» **Task instructions**
Below, find the line containing "開発のプロジェクトリーダー経験" and the line containing "recente do Android."; reproduce exactly those two and every line between them, omitting pictures.

== Segment start ==

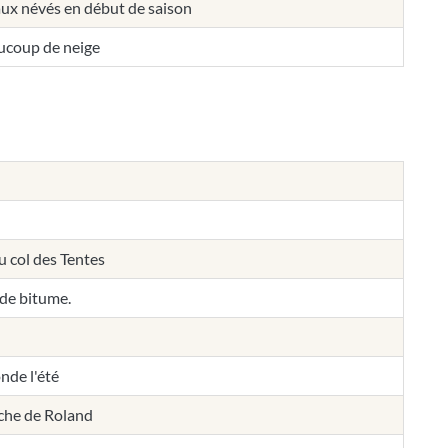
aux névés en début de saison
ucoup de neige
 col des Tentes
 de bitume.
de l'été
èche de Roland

== Segment end ==
== Segment start ==

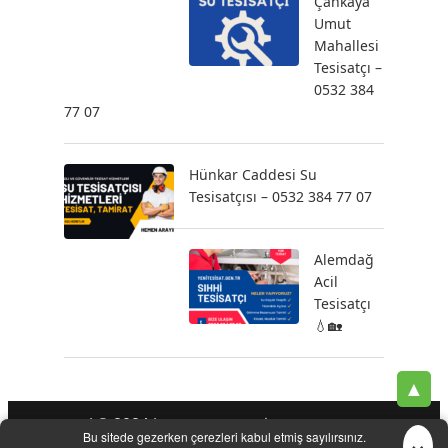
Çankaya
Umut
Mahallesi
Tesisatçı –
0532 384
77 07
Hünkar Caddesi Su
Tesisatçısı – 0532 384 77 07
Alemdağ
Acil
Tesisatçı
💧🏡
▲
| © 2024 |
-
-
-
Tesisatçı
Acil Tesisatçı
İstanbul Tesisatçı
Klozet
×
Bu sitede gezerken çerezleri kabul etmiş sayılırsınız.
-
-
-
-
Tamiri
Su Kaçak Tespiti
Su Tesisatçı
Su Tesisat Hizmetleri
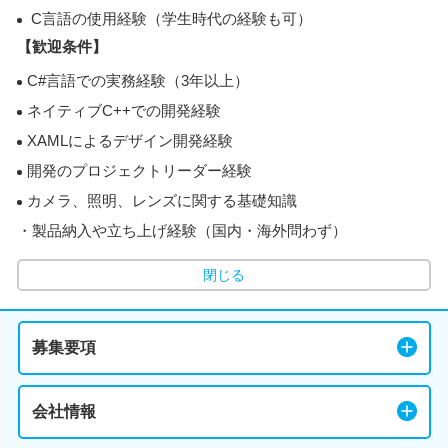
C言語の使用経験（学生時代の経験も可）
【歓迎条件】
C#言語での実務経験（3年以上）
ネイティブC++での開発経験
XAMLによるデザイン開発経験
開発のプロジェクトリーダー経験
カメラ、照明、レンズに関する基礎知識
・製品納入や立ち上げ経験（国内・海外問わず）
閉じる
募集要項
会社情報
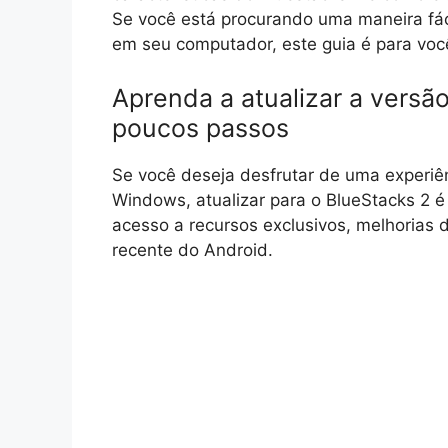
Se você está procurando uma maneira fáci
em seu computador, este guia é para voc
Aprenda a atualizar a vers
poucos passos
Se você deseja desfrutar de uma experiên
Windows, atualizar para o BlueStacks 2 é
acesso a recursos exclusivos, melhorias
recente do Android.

== Segment end ==

» **Response to the task**
開発のプロジェクトリーダー経験
カメラ、照明、レンズに関する基礎知識
・製品納入や立ち上げ経験（国内・海外問わず）
閉じる
募集要項
会社情報
Se você está procurando uma maneira fáci
em seu computador, este guia é para voc
Aprenda a atualizar a vers
poucos passos
Se você deseja desfrutar de uma experiên
Windows, atualizar para o BlueStacks 2 é
acesso a recursos exclusivos, melhorias
recente do Android.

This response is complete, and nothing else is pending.